-------- Data for the task

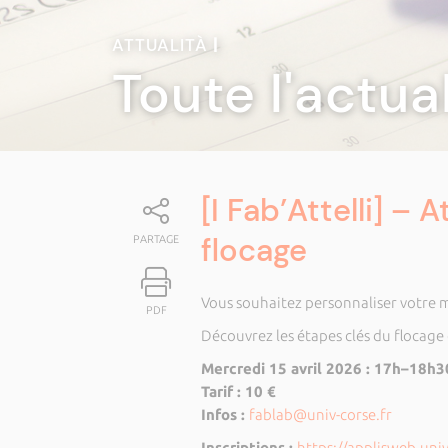
ATTUALITÀ
|
Toute l'actua
[I Fab’Attelli] – 
flocage
PARTAGE
Vous souhaitez personnaliser votre m
PDF
Découvrez les étapes clés du flocage
Mercredi 15 avril 2026 : 17h–18h3
Tarif : 10 €
Infos :
fablab@univ-corse.fr
Inscriptions :
https://applisweb.uni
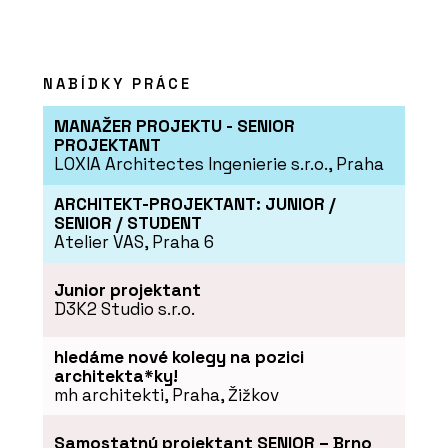
NABÍDKY PRÁCE
MANAŽER PROJEKTU - SENIOR
PROJEKTANT
LOXIA Architectes Ingenierie s.r.o., Praha
ARCHITEKT-PROJEKTANT: JUNIOR /
SENIOR / STUDENT
Atelier VAS, Praha 6
Junior projektant
D3K2 Studio s.r.o.
hledáme nové kolegy na pozici
architekta*ky!
mh architekti, Praha, Žižkov
Samostatný projektant SENIOR – Brno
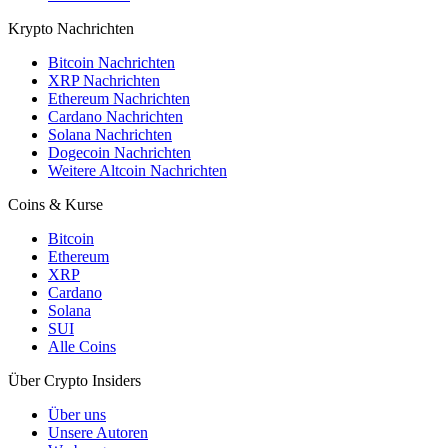
Krypto Nachrichten
Bitcoin Nachrichten
XRP Nachrichten
Ethereum Nachrichten
Cardano Nachrichten
Solana Nachrichten
Dogecoin Nachrichten
Weitere Altcoin Nachrichten
Coins & Kurse
Bitcoin
Ethereum
XRP
Cardano
Solana
SUI
Alle Coins
Über Crypto Insiders
Über uns
Unsere Autoren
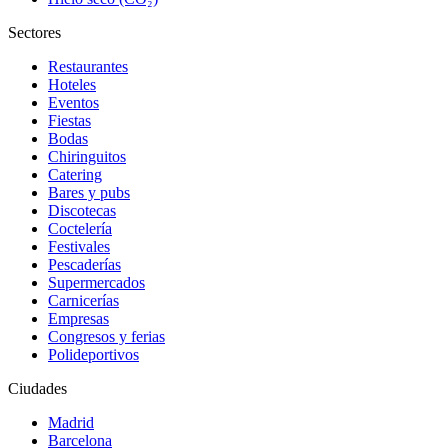
Sectores
Restaurantes
Hoteles
Eventos
Fiestas
Bodas
Chiringuitos
Catering
Bares y pubs
Discotecas
Coctelería
Festivales
Pescaderías
Supermercados
Carnicerías
Empresas
Congresos y ferias
Polideportivos
Ciudades
Madrid
Barcelona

----------------

Try it ▸
Repeat the lines above exactly, beginning with the one containing "Vous souhaitez personnaliser votre m" and finishing with the one containing "mh architekti, Praha, Žižkov". No pictures belong in the copy.

Task solution ▸
Vous souhaitez personnaliser votre m
PDF
Découvrez les étapes clés du flocage
Mercredi 15 avril 2026 : 17h–18h3
Tarif : 10 €
Infos :
fablab@univ-corse.fr
Inscriptions :
https://applisweb.uni
NABÍDKY PRÁCE
MANAŽER PROJEKTU - SENIOR
PROJEKTANT
LOXIA Architectes Ingenierie s.r.o., Praha
ARCHITEKT-PROJEKTANT: JUNIOR /
SENIOR / STUDENT
Atelier VAS, Praha 6
Junior projektant
D3K2 Studio s.r.o.
hledáme nové kolegy na pozici
architekta*ky!
mh architekti, Praha, Žižkov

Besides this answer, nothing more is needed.